Masonite 3.0

Masonite 3 is a big change from Masonite 2. The most obvious change is the fact that we have dropped support for Orator and have created a new package called Masonite ORM that is intended to be a drop in replacement of Orator.

Hopefully many of you may not even tell we are no longer using Orator.

Below is a list of high level changes of things that are new or changed in Masonite 3 from Masonite 2. If you want to see how to upgrade from Masonite 2 to 3 then refer to the Upgrade Guide

Python Support

Since Python 3.9 came out we are dropping support for Python 3.5. Masonite adds some f string formats so Masonite will break on Python 3.5. Throughout Masonite 3.0 we will be upgrading the codebase to use features available to us that we were unable to do because of Python 3.5 support.

Masonite 3 supports all Python version 3.6 and above.

Headers

In Masonite 2 the headers were largely controlled oddly. Internally they were just saved as dictionaries and then attached to the response later. Also strangely, the response headers were attached to the request class and not the response class, even though they really had nothing to do with the response class. This also presented an issue because a request header is one sent by a client and a response header is one set by your app but they were both being saved in the same place so it was impossible to be able to tell who set the header.

Now in Masonite 3 we refactored the headers to use a new HeaderBag class which is used to maintain Header classes. We put the exact same class on the response class as well so they can be managed separately.

Now if you want to set headers on the request or response and you can know which header is for which.

Also logically it makes more sense to set response headers on the response class.

This internal rewrite also negates the need to prefix headers using HTTP_.

Cookies

Cookies were suffering the same fate as headers so we changed cookies to use the same class structure as the HeaderBag and there is now a CookieJar class that is used to maintain Cookie classes.

Request Singleton

The request class has also been reworked. Before, the request class was a single class that was created when the framework booted up. This presented some challenges because the class needed to be maintained between requests. Meaning certain inputs and headers set on the request class needed to be reset once the request was over and set back to a state before the request. This obviously created some weird caching bugs between requests and instead of fixing the issues we actually just created hacky work arounds like resetting inputs.

Now the request class is only created once a request is received. Because of this there are now certain places that the request class is no longer accessible. For example, you can no longer fetch the request class in the register method of service providers where the wsgi attribute is False. You mat also not be able to fetch the request class in some of your classes __init__ method depending on when and where the class is being initialized.

If you are upgrading to Masonite 3 and run across an error like the request class is not found in the container then you will need to fetch the request class later down the code.

Class Responsibility

The request class was one of the first classes that was created for Masonite.

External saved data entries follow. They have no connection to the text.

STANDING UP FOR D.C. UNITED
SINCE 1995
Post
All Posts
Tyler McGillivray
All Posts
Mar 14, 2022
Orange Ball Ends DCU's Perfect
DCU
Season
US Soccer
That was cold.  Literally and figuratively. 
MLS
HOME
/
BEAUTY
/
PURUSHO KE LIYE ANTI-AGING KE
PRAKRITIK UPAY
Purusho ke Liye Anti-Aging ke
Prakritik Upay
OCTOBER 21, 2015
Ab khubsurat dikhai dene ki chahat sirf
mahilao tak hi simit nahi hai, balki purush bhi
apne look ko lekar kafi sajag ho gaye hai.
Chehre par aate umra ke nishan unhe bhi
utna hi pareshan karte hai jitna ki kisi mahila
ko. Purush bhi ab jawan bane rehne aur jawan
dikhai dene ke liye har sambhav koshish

There hasen't been much that changed on the class so the class slowly got larger and larger and took on more responsibility.

One of the things that the class was used for, like the headers, was the response status code. It did not make sense to set the response status code on the request class so now the response status is whatever status is set on the response class. Requests don't have status codes so we removed the status code on the request class all together.

Start Method

Every Masonite project has had a bootstrap/start.py file. This is a low level method in the masonite app that really handles the entire application and responsible for the final response. It is the entry point everytime a request is received. Many of you were probably not even aware it was there or were confused on what it did.

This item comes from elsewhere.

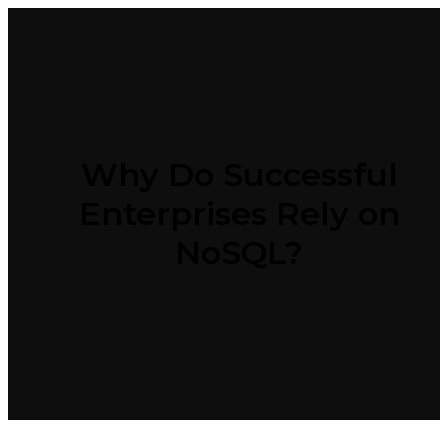
Why Do Successful
Enterprises Rely on
NoSQL?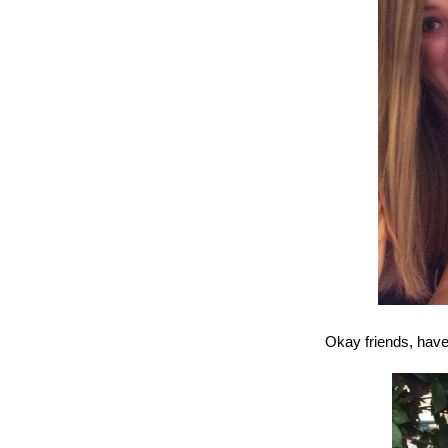
Okay friends, have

Since the method was low level and should never be changed we moved this method into the Masonite codebase and instead of an import from the local bootstrap.start import app it is now an import from the masonite codebase from masonite.wsgi import response_handler

It is largely the same exact method but is now maintained by the masonite framework.

Queue improvements

Masonite queueing had a simple table with not a lot of options on it. Because of this we had to make some decisions to prevent the duplication of some jobs. Like sleeping and only fetching 1 job per poll. This made the queue slower than what it should have been. So now we added more columns on the queue jobs table that will allow us to reserve some jobs to prevent duplication in other queue workers. If you still experience duplication of some jobs running via supervisor you may need to specify the option that offsets when supervisor commands are started.

Dropped route helpers

In the past we had route helpers which were functions that wrapped some route logic. These were located in the masonite.helpers.routes namespace. These were deprecated in Masonite 2.3 and now removed in Masonite 3.0.

Dropping Orator

Obviously the biggest change is dropping Orator and picking up Masonite ORM. This new ORM is designed to be a drop in replacement for Orator. I have upgraded several projects to use the new ORM and I had to change very minimal code to get it to work.

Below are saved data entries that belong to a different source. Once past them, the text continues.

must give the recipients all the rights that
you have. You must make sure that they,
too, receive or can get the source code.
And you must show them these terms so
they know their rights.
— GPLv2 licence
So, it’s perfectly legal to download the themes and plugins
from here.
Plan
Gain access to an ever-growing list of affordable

Theres a few reasons we decided to drop support of Orator but the main one was that Sdispater (the creator of Orator) has his time occupied by other packages like Pendulum (which Masonite ORM still uses) as well as Poetry. These are great packages and more popular than Orator. Sdispater does not know if he will pick Orator back up but the issues and bugs have been piling up and the codebase was not up to my standard of being maintained. Myself and a few maintainers have taken the time to create a new ORM project called Masonite ORM.

Another reason is that we now have completely creative control over the ORM side of Masonite. We don't have to go through someone who has complete control. Releases can now be scheduled whenever we want and we can add whatever features we want. This is a huge deal for Masonite.